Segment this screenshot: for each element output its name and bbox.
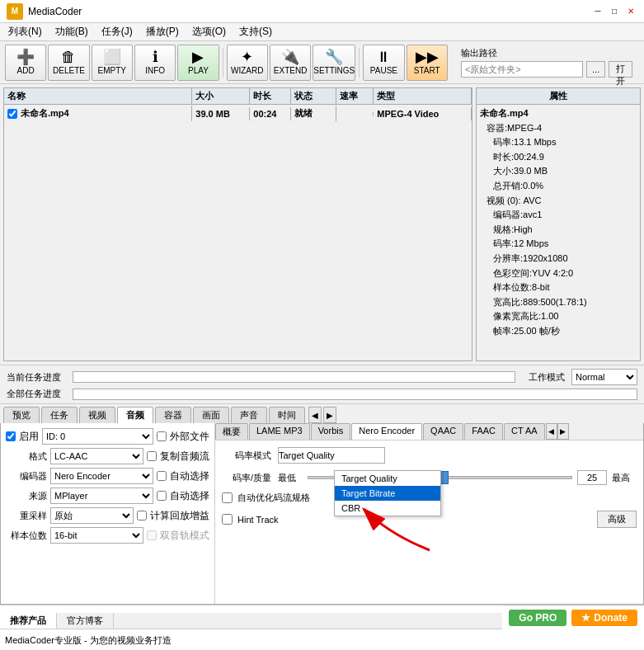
file-name-cell: 未命名.mp4	[4, 106, 192, 121]
resample-select[interactable]: 原始	[50, 507, 134, 524]
enable-id-select[interactable]: ID: 0	[42, 428, 153, 445]
audio-right-panel: 概要 LAME MP3 Vorbis Nero Encoder QAAC FAA…	[215, 423, 643, 604]
menu-play[interactable]: 播放(P)	[141, 23, 184, 40]
app-logo: M	[7, 3, 23, 20]
quality-value-input[interactable]: 25	[577, 470, 607, 485]
info-label: INFO	[145, 66, 165, 75]
pause-button[interactable]: ⏸ PAUSE	[363, 45, 404, 81]
tab-video[interactable]: 视频	[79, 407, 115, 423]
audio-tab-nero[interactable]: Nero Encoder	[351, 423, 422, 440]
close-button[interactable]: ✕	[624, 5, 637, 18]
audio-tab-overview[interactable]: 概要	[215, 423, 248, 440]
bitrate-mode-select[interactable]: Target Quality	[278, 447, 385, 464]
properties-header: 属性	[477, 88, 640, 105]
audio-tab-prev[interactable]: ◀	[546, 423, 557, 440]
audio-tab-lame[interactable]: LAME MP3	[249, 423, 310, 440]
browse-button[interactable]: ...	[586, 61, 605, 78]
source-row: 来源 MPlayer 自动选择	[6, 488, 209, 504]
settings-button[interactable]: 🔧 SETTINGS	[313, 45, 355, 81]
properties-panel: 属性 未命名.mp4 容器:MPEG-4 码率:13.1 Mbps 时长:00:…	[476, 87, 641, 361]
recommend-tab-blog[interactable]: 官方博客	[57, 613, 114, 629]
source-select[interactable]: MPlayer	[50, 488, 153, 504]
wizard-button[interactable]: ✦ WIZARD	[227, 45, 268, 81]
workmode-label: 工作模式	[529, 371, 565, 384]
menu-list[interactable]: 列表(N)	[3, 23, 47, 40]
maximize-button[interactable]: □	[608, 5, 621, 18]
table-row[interactable]: 未命名.mp4 39.0 MB 00:24 就绪 MPEG-4 Video	[4, 105, 472, 123]
resample-row: 重采样 原始 计算回放增益	[6, 507, 209, 524]
info-button[interactable]: ℹ INFO	[134, 45, 176, 81]
minimize-button[interactable]: ─	[591, 5, 604, 18]
prop-dar: 宽高比:889:500(1.78:1)	[480, 295, 637, 310]
delete-button[interactable]: 🗑 DELETE	[48, 45, 89, 81]
quality-min-label: 最低	[278, 472, 303, 484]
recommend-tab-products[interactable]: 推荐产品	[0, 613, 57, 629]
auto-optimize-checkbox[interactable]	[222, 492, 233, 503]
start-button[interactable]: ▶▶ START	[407, 45, 448, 81]
menu-task[interactable]: 任务(J)	[96, 23, 138, 40]
auto-select2-checkbox[interactable]	[157, 491, 167, 501]
donate-label: Donate	[594, 612, 628, 624]
format-row: 格式 LC-AAC 复制音频流	[6, 448, 209, 464]
col-speed: 速率	[336, 88, 374, 104]
prop-bitdepth: 样本位数:8-bit	[480, 280, 637, 295]
donate-button[interactable]: ★ Donate	[571, 610, 637, 626]
tab-sound[interactable]: 声音	[231, 407, 267, 423]
audio-tab-vorbis[interactable]: Vorbis	[311, 423, 351, 440]
col-name: 名称	[4, 88, 192, 104]
menu-options[interactable]: 选项(O)	[187, 23, 231, 40]
encoder-select[interactable]: Nero Encoder	[50, 468, 153, 484]
calc-gain-checkbox[interactable]	[137, 511, 147, 520]
audio-tab-qaac[interactable]: QAAC	[423, 423, 463, 440]
wizard-label: WIZARD	[231, 66, 263, 75]
quality-slider-thumb[interactable]	[440, 471, 449, 484]
format-select[interactable]: LC-AAC	[50, 448, 143, 464]
workmode-select[interactable]: NormalBatchWatch	[571, 369, 637, 385]
enable-checkbox[interactable]	[6, 431, 16, 441]
start-icon: ▶▶	[416, 49, 439, 64]
copy-stream-checkbox[interactable]	[147, 451, 157, 461]
tabs-next-arrow[interactable]: ▶	[323, 407, 336, 423]
tab-task[interactable]: 任务	[41, 407, 78, 423]
audio-tab-next[interactable]: ▶	[557, 423, 569, 440]
bitrate-mode-label: 码率模式	[222, 450, 271, 462]
advanced-button[interactable]: 高级	[597, 511, 637, 528]
bitdepth-select[interactable]: 16-bit	[50, 527, 143, 544]
menu-function[interactable]: 功能(B)	[50, 23, 93, 40]
recommend-item-1[interactable]: MediaCoder专业版 - 为您的视频业务打造	[5, 633, 639, 649]
enable-label: 启用	[19, 430, 39, 444]
open-folder-button[interactable]: 打开	[609, 61, 632, 78]
tab-picture[interactable]: 画面	[193, 407, 229, 423]
hint-track-checkbox[interactable]	[222, 514, 233, 525]
dropdown-item-cbr[interactable]: CBR	[335, 501, 440, 516]
title-left: M MediaCoder	[7, 3, 82, 20]
dropdown-item-bitrate[interactable]: Target Bitrate	[335, 486, 440, 501]
tab-audio[interactable]: 音频	[117, 407, 153, 423]
source-label: 来源	[6, 490, 47, 502]
encoder-label: 编码器	[6, 470, 47, 483]
auto-select1-checkbox[interactable]	[157, 471, 167, 481]
pause-icon: ⏸	[376, 49, 391, 64]
progress-section: 当前任务进度 工作模式 NormalBatchWatch 全部任务进度	[0, 365, 644, 403]
tabs-prev-arrow[interactable]: ◀	[308, 407, 322, 423]
external-file-checkbox[interactable]	[157, 431, 167, 441]
tab-container[interactable]: 容器	[155, 407, 191, 423]
output-path-input[interactable]	[461, 61, 583, 78]
dualmono-checkbox[interactable]	[147, 530, 157, 540]
prop-resolution: 分辨率:1920x1080	[480, 252, 637, 266]
menu-support[interactable]: 支持(S)	[234, 23, 277, 40]
audio-tab-faac[interactable]: FAAC	[464, 423, 503, 440]
add-button[interactable]: ➕ ADD	[5, 45, 46, 81]
dropdown-item-quality[interactable]: Target Quality	[335, 471, 440, 486]
file-status-cell: 就绪	[291, 106, 336, 121]
play-button[interactable]: ▶ PLAY	[177, 45, 219, 81]
empty-button[interactable]: ⬜ EMPTY	[92, 45, 133, 81]
audio-tab-ctaa[interactable]: CT AA	[504, 423, 545, 440]
file-checkbox[interactable]	[7, 109, 17, 119]
delete-icon: 🗑	[61, 49, 76, 64]
gopro-button[interactable]: Go PRO	[509, 610, 566, 626]
tab-time[interactable]: 时间	[269, 407, 305, 423]
extend-button[interactable]: 🔌 EXTEND	[270, 45, 311, 81]
bitrate-quality-label: 码率/质量	[222, 472, 271, 484]
tab-preview[interactable]: 预览	[3, 407, 40, 423]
* * * * * * *
Task instructions: Return the lines containing "NormalBatchWatch", taking each one from the listing.

Task output:
workmode-select[interactable]: NormalBatchWatch	[571, 369, 637, 385]
progress-section: 当前任务进度 工作模式 NormalBatchWatch 全部任务进度	[0, 365, 644, 403]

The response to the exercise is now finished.